Funniest thing I have seen this morning: But then it’s early … Fathead of Duncan Keith postgame interview. No wonder that kid never leaves his room; what a weirdo. Keith lost seven teeth after taking a puck to the face, then returned to the Blackhawks’ series-clinching win over the Sharks. First we have Rockies’ reliever Miguel Olivo passing a kidney stone and returning to the game, and now this. Quote from Keith:
“I’m not the only guy who lost teeth. I spit one out, and one went down my throat but it’s not as bad as you think.”
Yikes.
And since nobody asked, am I the only one who thinks that the Lost writers borrowed the concept for their church scene from the Sally Field movie Places in the Heart?
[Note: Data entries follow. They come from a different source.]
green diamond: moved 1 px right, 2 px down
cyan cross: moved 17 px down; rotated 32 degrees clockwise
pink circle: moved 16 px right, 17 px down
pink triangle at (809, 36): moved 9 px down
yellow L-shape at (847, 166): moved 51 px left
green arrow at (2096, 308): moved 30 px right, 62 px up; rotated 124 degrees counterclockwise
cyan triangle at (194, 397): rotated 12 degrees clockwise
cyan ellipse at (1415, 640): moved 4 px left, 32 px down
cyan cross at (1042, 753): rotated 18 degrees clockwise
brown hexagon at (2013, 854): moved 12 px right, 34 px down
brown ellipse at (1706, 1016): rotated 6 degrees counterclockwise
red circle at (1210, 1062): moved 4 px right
Otherwise, well done. It was actually the only Lost episode I’ve seen this year that makes sense.
Yes. Yes. I’m George, George McFly. I’m your Monday. I mean… your destiny.
ABOUT LAST NIGHT
What you missed while retiring your chicken costume …
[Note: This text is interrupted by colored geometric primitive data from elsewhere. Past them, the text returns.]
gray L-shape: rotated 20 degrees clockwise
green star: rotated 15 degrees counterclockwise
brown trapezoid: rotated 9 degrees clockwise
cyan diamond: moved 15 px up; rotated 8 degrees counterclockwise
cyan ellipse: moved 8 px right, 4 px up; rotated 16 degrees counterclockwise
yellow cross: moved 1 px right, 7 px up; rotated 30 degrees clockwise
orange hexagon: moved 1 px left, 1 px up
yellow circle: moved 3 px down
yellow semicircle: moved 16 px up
* WWII parachute-jumping chaplain also saw Walter Johnson pitch in ’24 World Series. Cool.
* Guy makes an Arizona Wildcats football banner out of his ex-wife’s wedding dress. I promised myself I wouldn’t cry …
* French midfielder Diarra to miss World Cup due to severe diarrhea? Apparently.
***
TODAY IN MARK TRAIL …
As a recurring character in a major comic strip, Sassy has excellent health plan benefits.